A weaker-than-expected sales performance, concerns about higher competitive intensity in the current year, and earning cuts by some brokerages have weighed on the stock of the country’s largest paint maker, Asian Paints.
While the Q3 volume show was slightly below expectations, the company’s operational and bottom line beat estimates, benefiting from the falling raw material costs. The stock ended the day with a decline of over 2 per cent at Rs 3,175 apiece. The company reported a decorative paints volume growth of 12 per cent over the year-ago quarter, which was marginally below brokerage estimates and was led by double-digit expansion in the rural and urban markets.
While the growth was supported by an extended festive season, the company highlighted that the benefit was offset by demand moderation in the second half of the quarter. The growth in decorative paints helped the company achieve a sales growth of 5.2 per cent year-on-year (Y-o-Y). What weighed on the sales was a price and mix decline of 650 basis points (bps). While a price cut impact was 130 bps, an adverse product mix accounted for 400-500 bps on the back of downtrading and higher sales of economy products.
Motilal Oswal Research points out that sales have been sluggish due to price reductions and an unfavourable mix (low premium segment sales).
Lower input costs helped the company post a healthy standalone gross margin of 43.6 per cent, the best in the last 11 quarters. The 550 bps Y-o-Y improvement in the metric was driven by growth in luxury products and the softening of raw material prices as well as operational efficiencies. The operating profit margin expanded 390 basis points Y-o-Y to 22.6 per cent and was on the back of gross margin improvement.

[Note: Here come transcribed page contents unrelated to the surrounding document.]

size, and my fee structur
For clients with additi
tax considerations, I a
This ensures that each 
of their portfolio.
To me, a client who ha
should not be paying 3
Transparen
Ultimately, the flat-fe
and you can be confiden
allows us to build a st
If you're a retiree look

The company has reiterated its medium-term target for the metric at 18-20 per cent.
Kotak Research says that the standalone operating profit margin was robust and was similar to the pre-pandemic peak and better adjusted for product mix deterioration. Analysts led by Jaykumar Doshi of Kotak Research, however, remain cautious on the stock given the deceleration in underlying demand and potential impact of Grasim’s launch on industry profitability. This would likely result in negligible FY2024-26 earnings per share growth, says the brokerage.

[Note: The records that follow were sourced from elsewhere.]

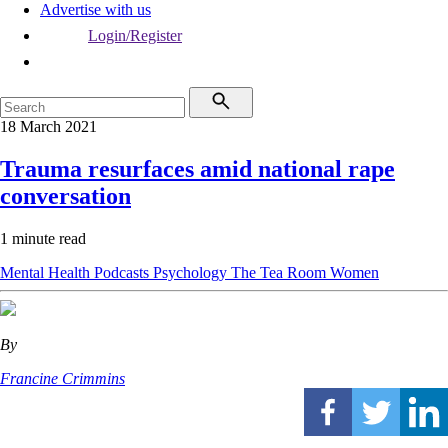
Advertise with us
Login/Register
18 March 2021
Trauma resurfaces amid national rape
conversation
1 minute read
Mental Health
Podcasts
Psychology
The Tea Room
Women
By
Francine Crimmins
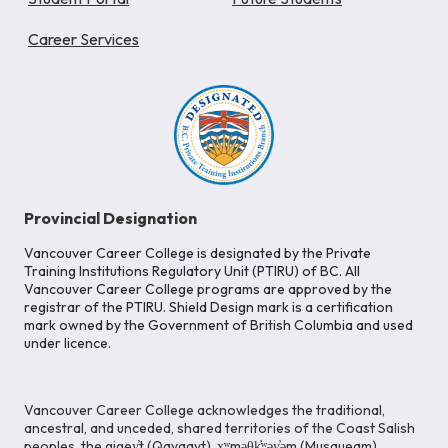
Career Services
Provincial Designation
Vancouver Career College is designated by the Private
Training Institutions Regulatory Unit (PTIRU) of BC. All
Vancouver Career College programs are approved by the
registrar of the PTIRU. Shield Design mark is a certification
mark owned by the Government of British Columbia and used
under licence.
Vancouver Career College acknowledges the traditional,
ancestral, and unceded, shared territories of the Coast Salish
peoples, the gigey̓t (Qayqayt), x̱ʷməθk̓ʷəy̓əm (Musqueam),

Prabhudas Lilladher Research cut its FY25 earnings per share (EPS) estimates by 1.2 per cent and FY26 EPS by 1.4 per cent given little scope to improve margins which are at all-time high levels excluding the pandemic year on the expected increase in competitive activity (Grasim’s entry) despite sustained double-digit volume growth expectations.

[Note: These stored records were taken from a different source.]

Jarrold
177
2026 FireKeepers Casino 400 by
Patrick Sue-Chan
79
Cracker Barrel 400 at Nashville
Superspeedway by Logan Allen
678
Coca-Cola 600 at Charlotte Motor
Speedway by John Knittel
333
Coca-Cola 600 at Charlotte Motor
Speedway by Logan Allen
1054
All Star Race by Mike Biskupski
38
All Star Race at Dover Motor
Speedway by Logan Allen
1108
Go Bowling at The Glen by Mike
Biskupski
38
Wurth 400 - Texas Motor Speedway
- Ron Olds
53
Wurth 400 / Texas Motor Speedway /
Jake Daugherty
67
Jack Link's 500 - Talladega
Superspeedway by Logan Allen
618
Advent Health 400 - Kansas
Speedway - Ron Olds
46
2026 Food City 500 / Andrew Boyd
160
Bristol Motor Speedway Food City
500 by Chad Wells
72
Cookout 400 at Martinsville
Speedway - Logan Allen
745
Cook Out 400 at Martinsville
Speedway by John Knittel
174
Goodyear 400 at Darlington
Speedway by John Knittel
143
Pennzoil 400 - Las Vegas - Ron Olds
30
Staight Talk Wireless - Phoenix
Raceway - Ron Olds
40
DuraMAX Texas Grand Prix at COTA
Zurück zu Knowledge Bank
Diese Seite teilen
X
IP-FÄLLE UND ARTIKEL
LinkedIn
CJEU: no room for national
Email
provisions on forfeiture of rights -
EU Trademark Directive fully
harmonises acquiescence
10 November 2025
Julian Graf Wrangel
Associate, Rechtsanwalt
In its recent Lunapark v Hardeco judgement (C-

Analysts led by Amnish Aggarwal of the brokerage expects stunted growth in the medium term given near peak operating profit margins, the likelihood of price cuts (1.3 per cent in Q3FY24) and the entry of Grasim in decorative paints in Q4FY24.
Valuations at 52.5 times FY26 EPS doesn’t factor in a slowdown in profit growth and an increase in competitive intensity fully, says the brokerage.
Motilal Oswal Research remains cautious as the entry of new players with deep pockets and massive commitments to investments may result in a shift in the overall industry’s market share and cost structures. These will be the key monitorables in FY25, it said, while adding the paints segment may not enjoy higher multiples of the past.